Sidérée, l'assemblée fixa l'entrée de la salle du conseil où se dressait une figure qui arracha un hoquet de terreur à Bélial. Titubant tel un pantin désarticulé, le vampire qu'avait décapité Anoro s'avança, sa tête tenant à peine sur ses épaules avec l'aide d'une brume sombre.
– Sérieusement ? paniqua le soldat en tirant son épée. Même leur trancher la tête ne suffit pas à les tuer ?
– Si, ça a suffit... ricana le vampire décapité. Ce pauvre Foron a bien rendu l'âme. Cependant, le familier que ses maîtres avaient caché en lui est encore en vie, alors je me suis permis de... renforcer celui qui le contrôle pour que je puisse vous parler à travers ce cadavre... Je vous passe les détails, car je doute qu'il y a quelqu'un ici d'assez intelligent pour comprendre tous les détails de mes expériences...

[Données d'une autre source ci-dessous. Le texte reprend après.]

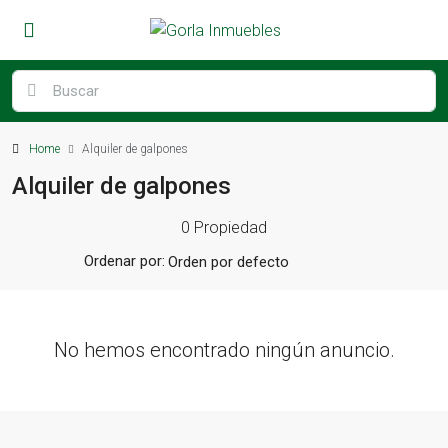
Home
Alquiler de galpones
Alquiler de galpones
0 Propiedad
Ordenar por:
No hemos encontrado ningún anuncio.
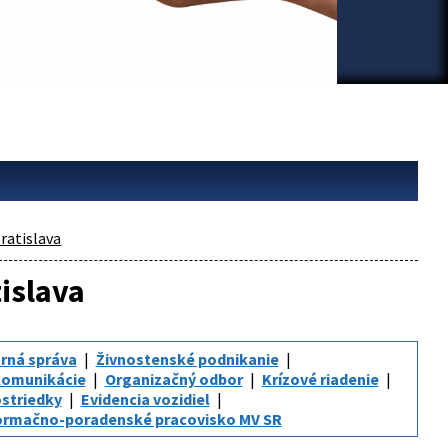
ratislava
tislava
rná správa
Živnostenské podnikanie
komunikácie
Organizačný odbor
Krízové riadenie
striedky
Evidencia vozidiel
ormačno-poradenské pracovisko MV SR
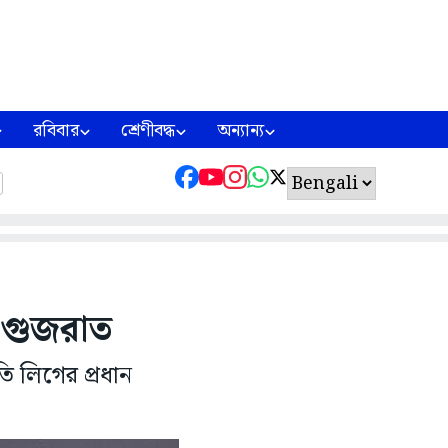
রবিবার
শ্রেণীবদ্ধ
অন্যান্য
 গুজরাত
 লিগের প্রধান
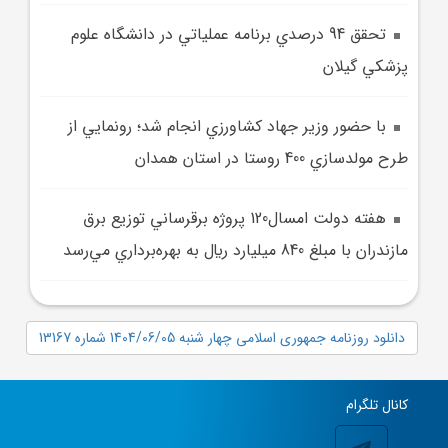
تحقق 94 درصدي برنامه عملياتي در دانشگاه علوم
پزشکي گيلان
با حضور وزير جهاد کشاورزي انجام شد؛ رونمايي از
طرح مولدسازي 400 روستا در استان همدان
هفته دولت امسال120 پروژه برقرساني توزيع برق
مازندران با مبلغ 840 ميليارد ريال به بهره‌برداري مي‌رسد
دانلود روزنامه جمهوری اسلامی چهار شنبه 1404/06/05 شماره 13167
کانال تلگرام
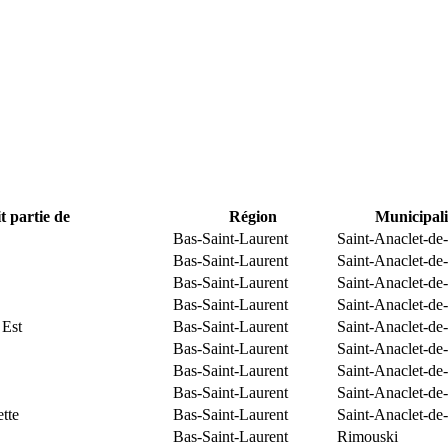
t partie de
Région
Municipali
Bas-Saint-Laurent
Saint-Anaclet-de
Bas-Saint-Laurent
Saint-Anaclet-de
Bas-Saint-Laurent
Saint-Anaclet-de
Bas-Saint-Laurent
Saint-Anaclet-de
 Est
Bas-Saint-Laurent
Saint-Anaclet-de
Bas-Saint-Laurent
Saint-Anaclet-de
Bas-Saint-Laurent
Saint-Anaclet-de
Bas-Saint-Laurent
Saint-Anaclet-de
tte
Bas-Saint-Laurent
Saint-Anaclet-de
Bas-Saint-Laurent
Rimouski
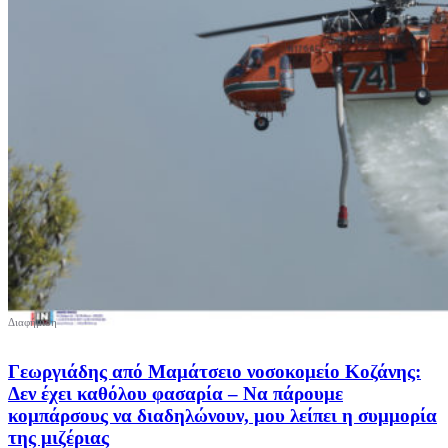
Γεωργιάδης από Μαμάτσειο νοσοκομείο Κοζάνης:
Δεν έχει καθόλου φασαρία – Να πάρουμε
κομπάρσους να διαδηλώνουν, μου λείπει η συμμορία
της μιζέριας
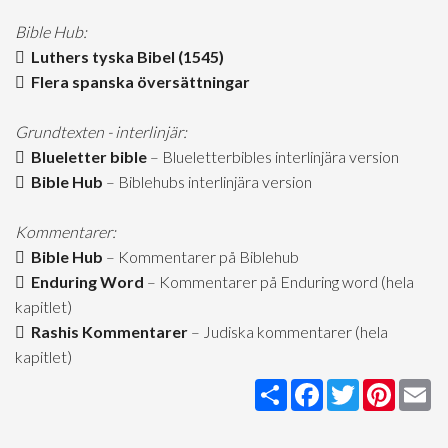
Bible Hub:
Luthers tyska Bibel (1545)
Flera spanska översättningar
Grundtexten - interlinjär:
Blueletter bible
– Blueletterbibles interlinjära version
Bible Hub
– Biblehubs interlinjära version
Kommentarer:
Bible Hub
– Kommentarer på Biblehub
Enduring Word
– Kommentarer på Enduring word (hela
kapitlet)
Rashis Kommentarer
– Judiska kommentarer (hela
kapitlet)
Share
Facebook
Twitter
Pintere
Em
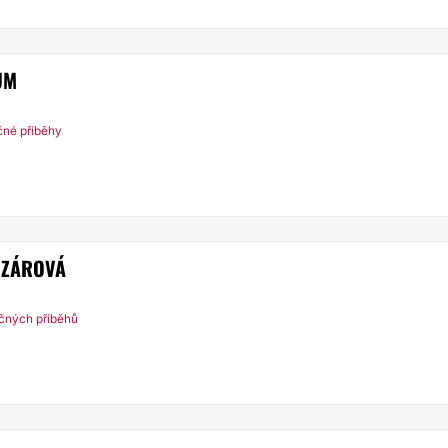
UM
čné příběhy
OZÁROVÁ
ečných příběhů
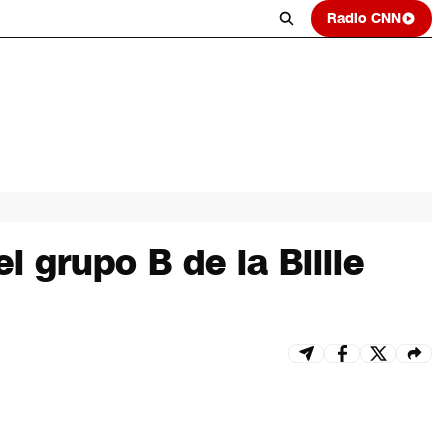
Radio CNN
 grupo B de la Billie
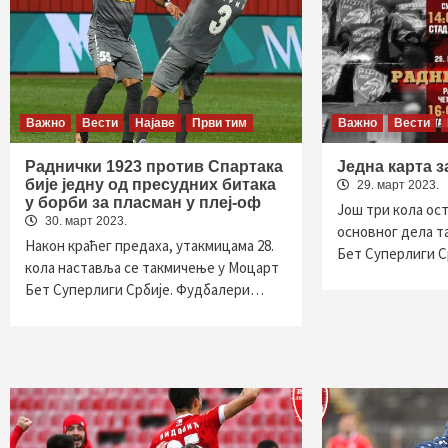
Важно
Вести
Најаве
Први тим
Важно
Вести
Раднички 1923 против Спартака
Једна карта з
бије једну од пресудних битака
29. март 2023.
у борби за пласман у плеј-оф
Још три кола ос
30. март 2023.
основног дела т
Након краћег предаха, утакмицама 28.
Бет Суперлиги С
кола наставља се такмичење у Моцарт
Бет Суперлиги Србије. Фудбалери…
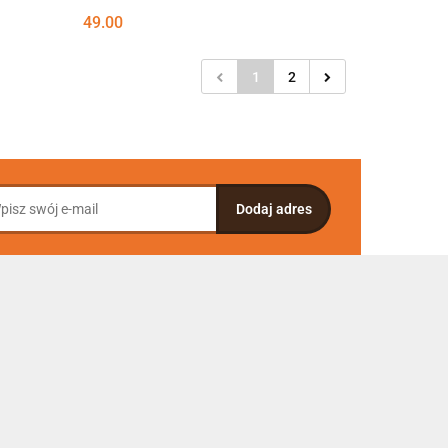
49.00
1
2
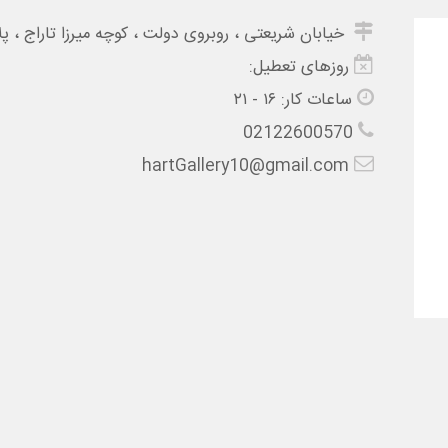
خیابان شریعتی ، روبروی دولت ، کوچه میرزا تاراج ، پلا
روزهای تعطیل:
ساعات کار:
۱۶ - ۲۱
02122600570
hartGallery10@gmail.com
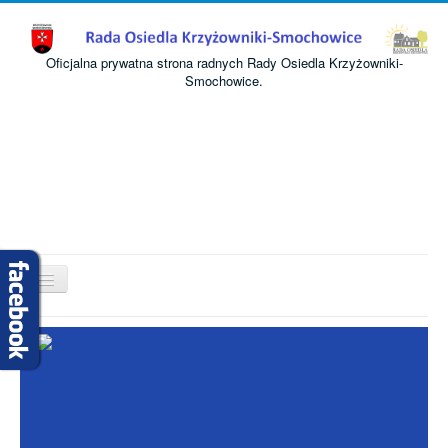
Oficjalna prywatna strona radnych Rady Osiedla Krzyżowniki-
Smochowice.
Przełącz
nawigację
Start
O nas
Informacje
Komisje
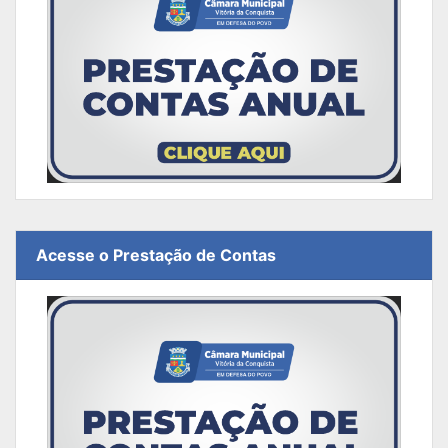
Acesse o Prestação de Contas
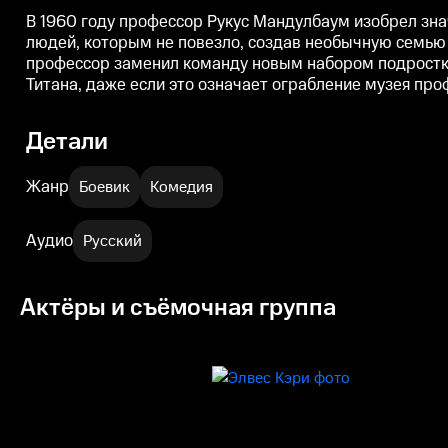
В 1960 году профессор Рукус Мандулбаум изобрел зн
людей, которым не повезло, создав необычную семью 
профессор заменил команду новым набором подростков
Титана, даже если это означает ограбление музея про
Детали
Жанр
Боевик
Комедия
Аудио
Русский
Актёры и съёмочная группа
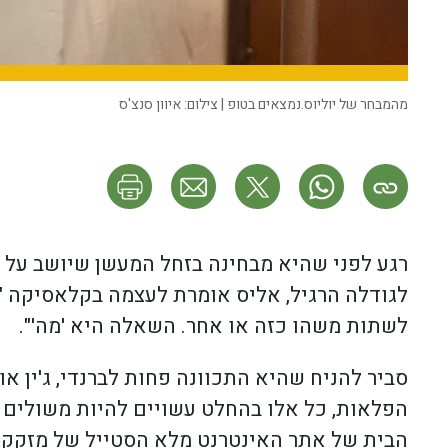
מהמבחר של יוליוס.נמצאים בטופ | צילום: איוון סנצ'ס
רגע לפני שהיא מבחינה בזחל המעשן שיושב על 
לגודלה הרגיל, אליס אומרת לעצמה בקלאסיקה "א
לשתות משהו כזה או אחר. השאלה היא 'מה'".
סביר להניח שהיא התכוונה פחות לברנדי, ג'ין א
הפלאות, כל אלו בהחלט עשויים להיות משולים 
הבית של אתר האינטרנט מלא הסטייל של מזקקת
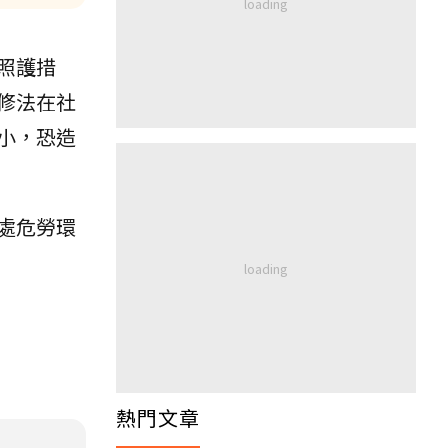
照護措
修法在社
小，恐造
處危勞環
熱門文章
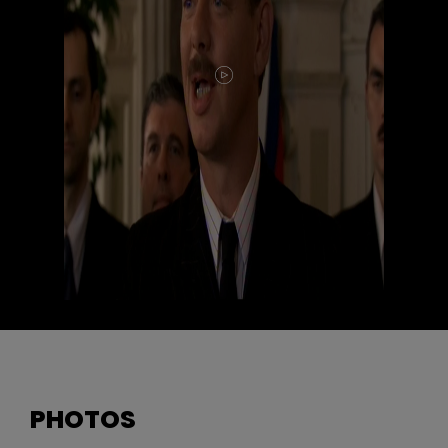
PHOTOS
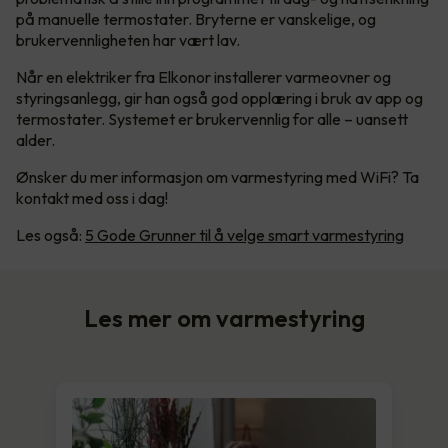
på manuelle termostater. Bryterne er vanskelige, og
brukervennligheten har vært lav.
Når en elektriker fra Elkonor installerer varmeovner og
styringsanlegg, gir han også god opplæring i bruk av app og
termostater. Systemet er brukervennlig for alle – uansett
alder.
Ønsker du mer informasjon om varmestyring med WiFi? Ta
kontakt med oss i dag!
Les også:
5 Gode Grunner til å velge smart varmestyring
Les mer om varmestyring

– Saga... cracha avec venin Bélial en serrant les poings. T'as toujours pas les couilles de venir nous voir en personne ?
– Oh, mais c'est que j'ai peur... soupira le vampire défunt. Si tu savais ce qui t'attendait, tu ne serais pas si pressée de me revoir, petite sotte. Et toi...
Le cadavre aux yeux vitreux pointa maladroitement un doigt vers Raya qui empoigna sa lance, prête à intervenir.
– Oui, ces yeux... Ils avaient raison, tu es bien la déesse de la lumière... J'avoue que j'avais été surpris d'apprendre que tu étais cachée dans cette petite peste, et encore plus de découvrir que mon petit Rotsala t'avait laissé le posséder... Et maintenant, tu es devant nous, incarnée et en possession d'une partie de tes pouvoirs divins... Il y a bien des choses dont je voudrais m'entretenir avec toi en privé...
– Seulement si j'ai le droit d'avoir ma lance avec moi, ordure... lâcha la déesse.
– Que tu es belliqueuse ! s'exclama Saga. Peut-être que je devrais attendre un peu avant de m'entretenir avec toi... Quoi que... Maintenant que j'y pense, je ne suis pas si sûr que tu serais réceptive à ce que j'aurais à te dire... Peut-être que je devrais discuter avec toi devant le fait accompli...
Sieg fronça les sourcils, interpellé par le choix de mots de son frère. L'écarlate avait déjà compris que son frère avait des projets pour lui, mais il semblait aussi que le mage avait des vues sur Raya. Était-ce à cause du lien qui existait entre les dieux d'or et les Déchus qu'il essayait de rassembler ?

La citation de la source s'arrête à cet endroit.